_EXERCISE MATERIAL:_
■ ■ ■ ■

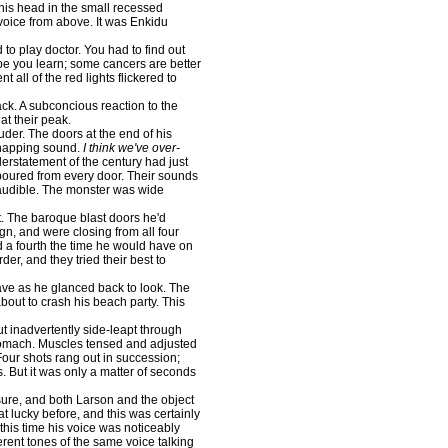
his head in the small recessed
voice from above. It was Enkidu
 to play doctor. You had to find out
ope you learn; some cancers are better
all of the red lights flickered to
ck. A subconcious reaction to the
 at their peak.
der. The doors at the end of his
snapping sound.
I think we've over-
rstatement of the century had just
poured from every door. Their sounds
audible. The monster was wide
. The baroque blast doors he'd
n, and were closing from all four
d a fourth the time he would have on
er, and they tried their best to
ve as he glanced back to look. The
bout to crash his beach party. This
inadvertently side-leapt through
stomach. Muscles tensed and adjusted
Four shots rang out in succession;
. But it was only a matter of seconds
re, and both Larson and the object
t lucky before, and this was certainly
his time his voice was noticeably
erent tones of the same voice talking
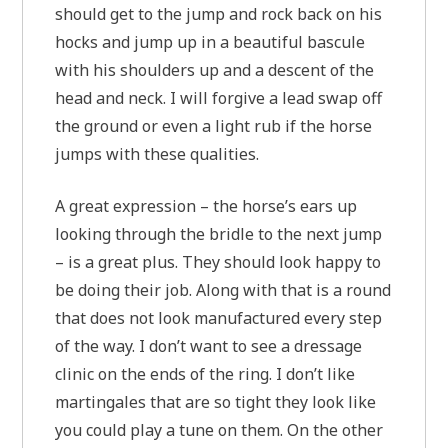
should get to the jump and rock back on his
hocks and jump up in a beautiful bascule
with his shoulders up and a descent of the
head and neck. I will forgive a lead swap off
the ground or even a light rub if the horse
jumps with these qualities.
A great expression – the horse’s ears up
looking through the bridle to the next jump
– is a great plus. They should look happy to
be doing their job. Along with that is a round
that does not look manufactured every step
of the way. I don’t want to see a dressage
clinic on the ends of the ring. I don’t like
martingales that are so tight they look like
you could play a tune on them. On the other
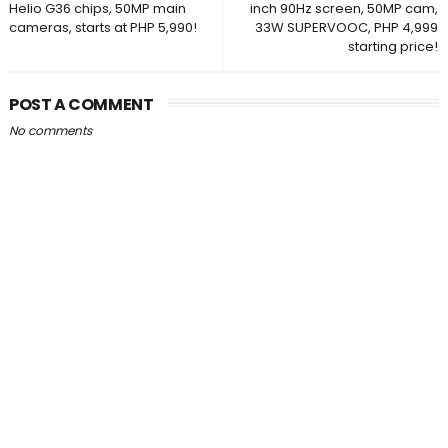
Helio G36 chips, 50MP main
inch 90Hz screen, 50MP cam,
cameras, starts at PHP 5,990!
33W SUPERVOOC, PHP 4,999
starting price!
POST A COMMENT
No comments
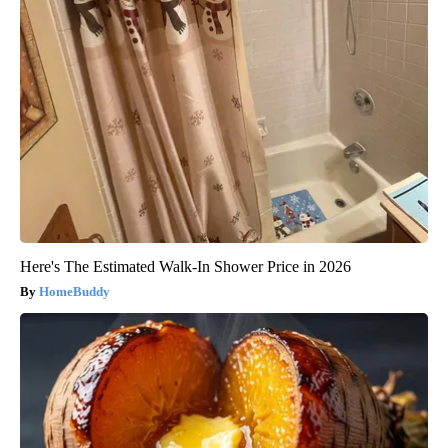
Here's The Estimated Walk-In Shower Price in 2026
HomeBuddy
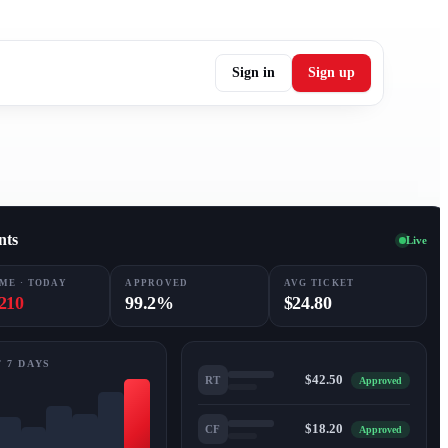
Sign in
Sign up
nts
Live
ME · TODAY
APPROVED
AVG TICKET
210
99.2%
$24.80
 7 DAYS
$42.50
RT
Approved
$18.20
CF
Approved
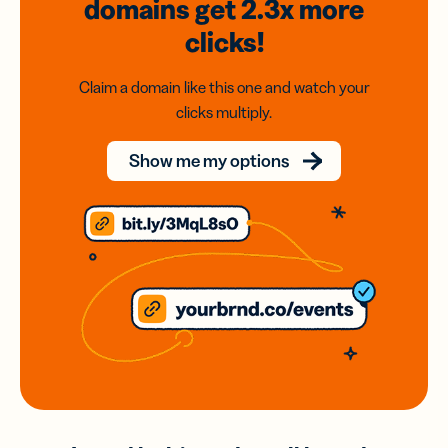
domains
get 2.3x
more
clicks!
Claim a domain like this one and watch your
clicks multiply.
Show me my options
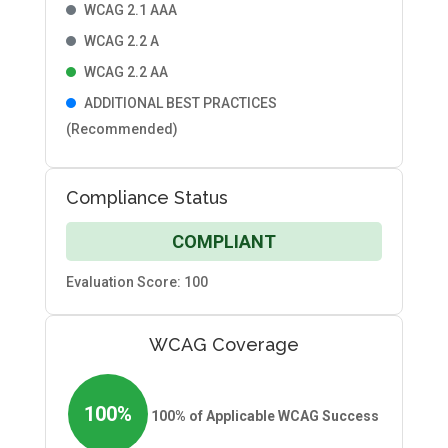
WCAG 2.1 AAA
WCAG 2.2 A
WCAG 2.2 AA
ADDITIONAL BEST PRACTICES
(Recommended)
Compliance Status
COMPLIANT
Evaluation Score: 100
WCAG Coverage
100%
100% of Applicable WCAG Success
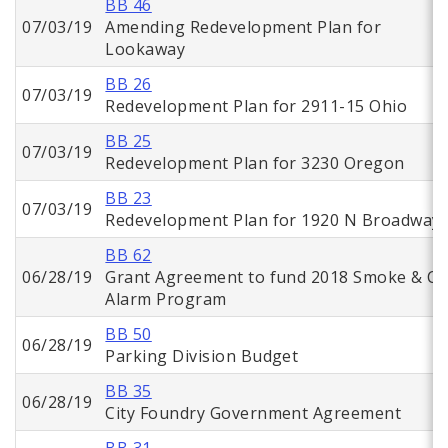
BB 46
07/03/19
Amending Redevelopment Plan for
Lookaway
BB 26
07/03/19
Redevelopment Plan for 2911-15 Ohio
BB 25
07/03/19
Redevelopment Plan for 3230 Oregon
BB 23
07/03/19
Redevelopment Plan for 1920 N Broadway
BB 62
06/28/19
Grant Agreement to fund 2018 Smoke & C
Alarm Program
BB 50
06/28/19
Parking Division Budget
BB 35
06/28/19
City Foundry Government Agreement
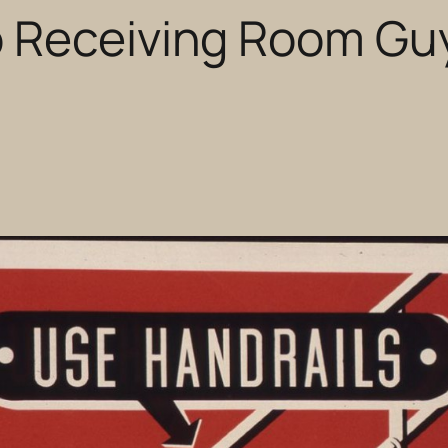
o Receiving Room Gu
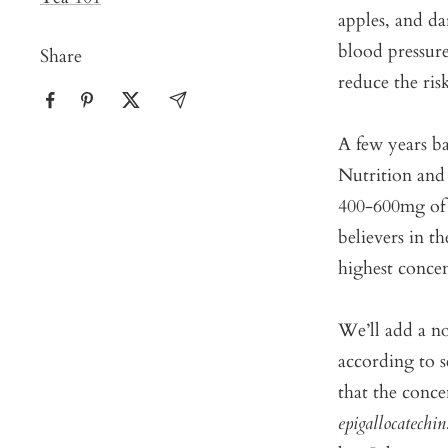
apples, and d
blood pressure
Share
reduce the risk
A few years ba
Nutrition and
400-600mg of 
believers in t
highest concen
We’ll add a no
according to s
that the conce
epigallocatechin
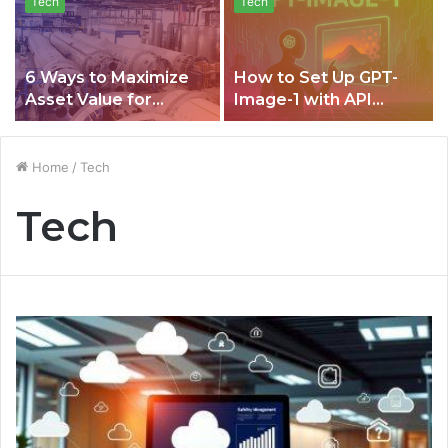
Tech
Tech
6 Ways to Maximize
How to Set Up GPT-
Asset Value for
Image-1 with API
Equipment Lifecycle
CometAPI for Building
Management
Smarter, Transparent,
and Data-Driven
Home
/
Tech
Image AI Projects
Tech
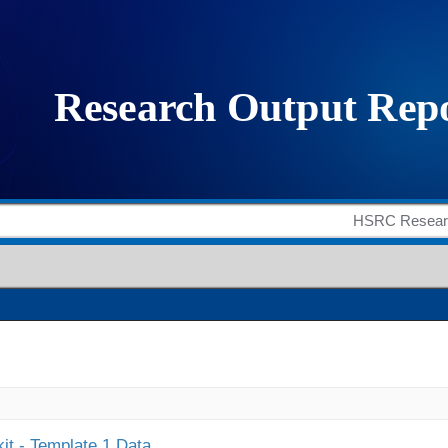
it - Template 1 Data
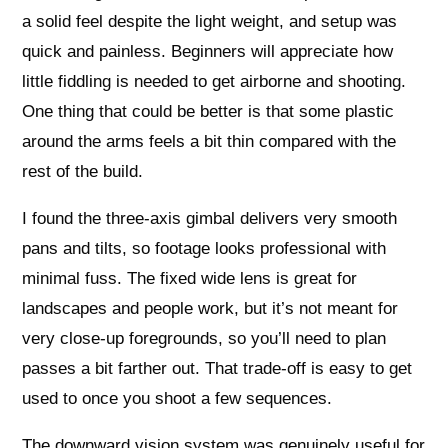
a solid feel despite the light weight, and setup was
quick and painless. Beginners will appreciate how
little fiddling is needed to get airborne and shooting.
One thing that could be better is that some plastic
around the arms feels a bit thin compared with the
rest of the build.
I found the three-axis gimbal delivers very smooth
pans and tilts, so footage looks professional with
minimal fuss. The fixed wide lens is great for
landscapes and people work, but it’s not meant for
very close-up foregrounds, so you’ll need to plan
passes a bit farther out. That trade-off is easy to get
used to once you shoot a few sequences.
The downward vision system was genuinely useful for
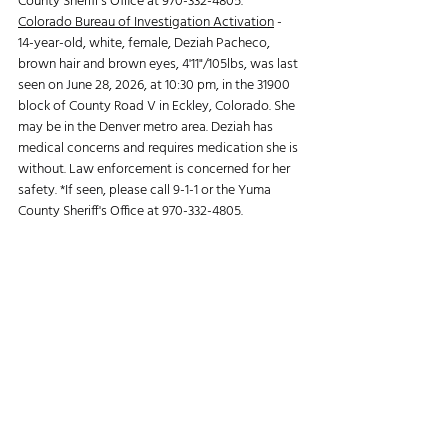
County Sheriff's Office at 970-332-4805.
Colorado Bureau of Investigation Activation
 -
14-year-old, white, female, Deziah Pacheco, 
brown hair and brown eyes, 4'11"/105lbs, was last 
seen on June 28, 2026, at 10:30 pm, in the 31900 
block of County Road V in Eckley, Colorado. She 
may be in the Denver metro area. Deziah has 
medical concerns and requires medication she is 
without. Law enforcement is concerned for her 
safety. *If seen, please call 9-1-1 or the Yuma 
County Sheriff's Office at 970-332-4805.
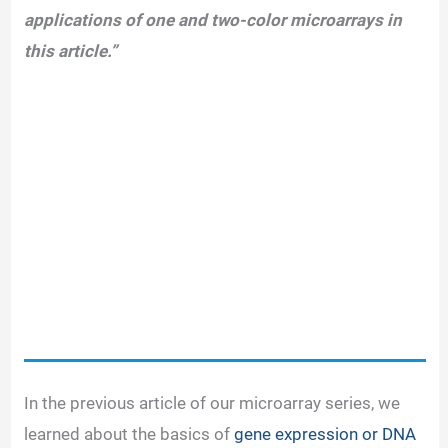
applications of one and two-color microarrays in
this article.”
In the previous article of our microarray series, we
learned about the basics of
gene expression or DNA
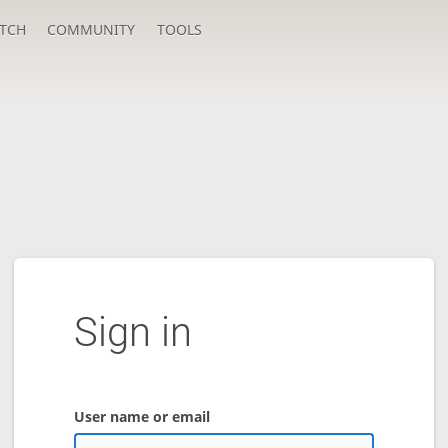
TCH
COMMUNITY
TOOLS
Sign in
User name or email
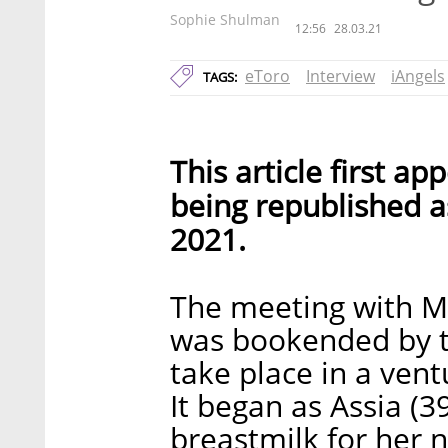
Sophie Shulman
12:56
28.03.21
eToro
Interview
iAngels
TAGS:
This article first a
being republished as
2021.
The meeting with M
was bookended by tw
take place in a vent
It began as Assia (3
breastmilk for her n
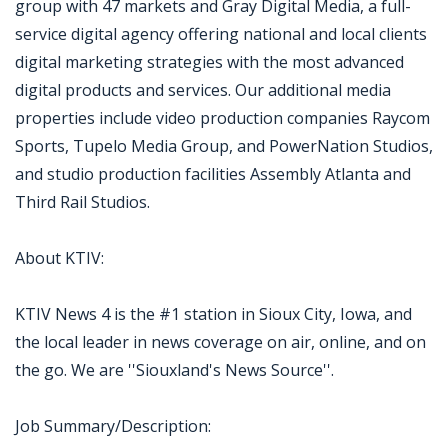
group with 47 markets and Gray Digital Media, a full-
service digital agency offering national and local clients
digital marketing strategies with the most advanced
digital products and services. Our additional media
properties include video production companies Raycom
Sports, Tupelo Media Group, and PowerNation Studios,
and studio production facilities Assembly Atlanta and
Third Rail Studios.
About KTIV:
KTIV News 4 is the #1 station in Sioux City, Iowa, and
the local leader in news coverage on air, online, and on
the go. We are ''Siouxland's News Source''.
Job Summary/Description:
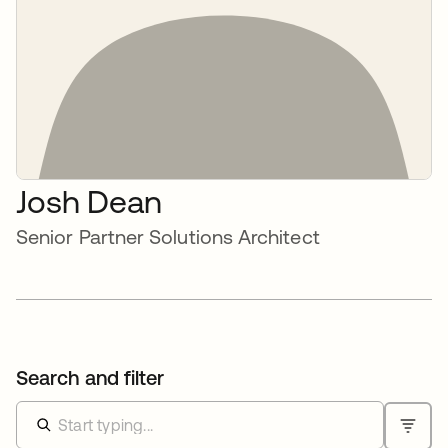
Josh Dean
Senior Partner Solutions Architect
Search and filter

■ ■ ■ ■

_INSTRUCTIONS FOR THE TASK:_ Lines that contain "production" are to be copied from the records above.

_TASK OUTPUT:_
properties include video production companies Raycom
and studio production facilities Assembly Atlanta and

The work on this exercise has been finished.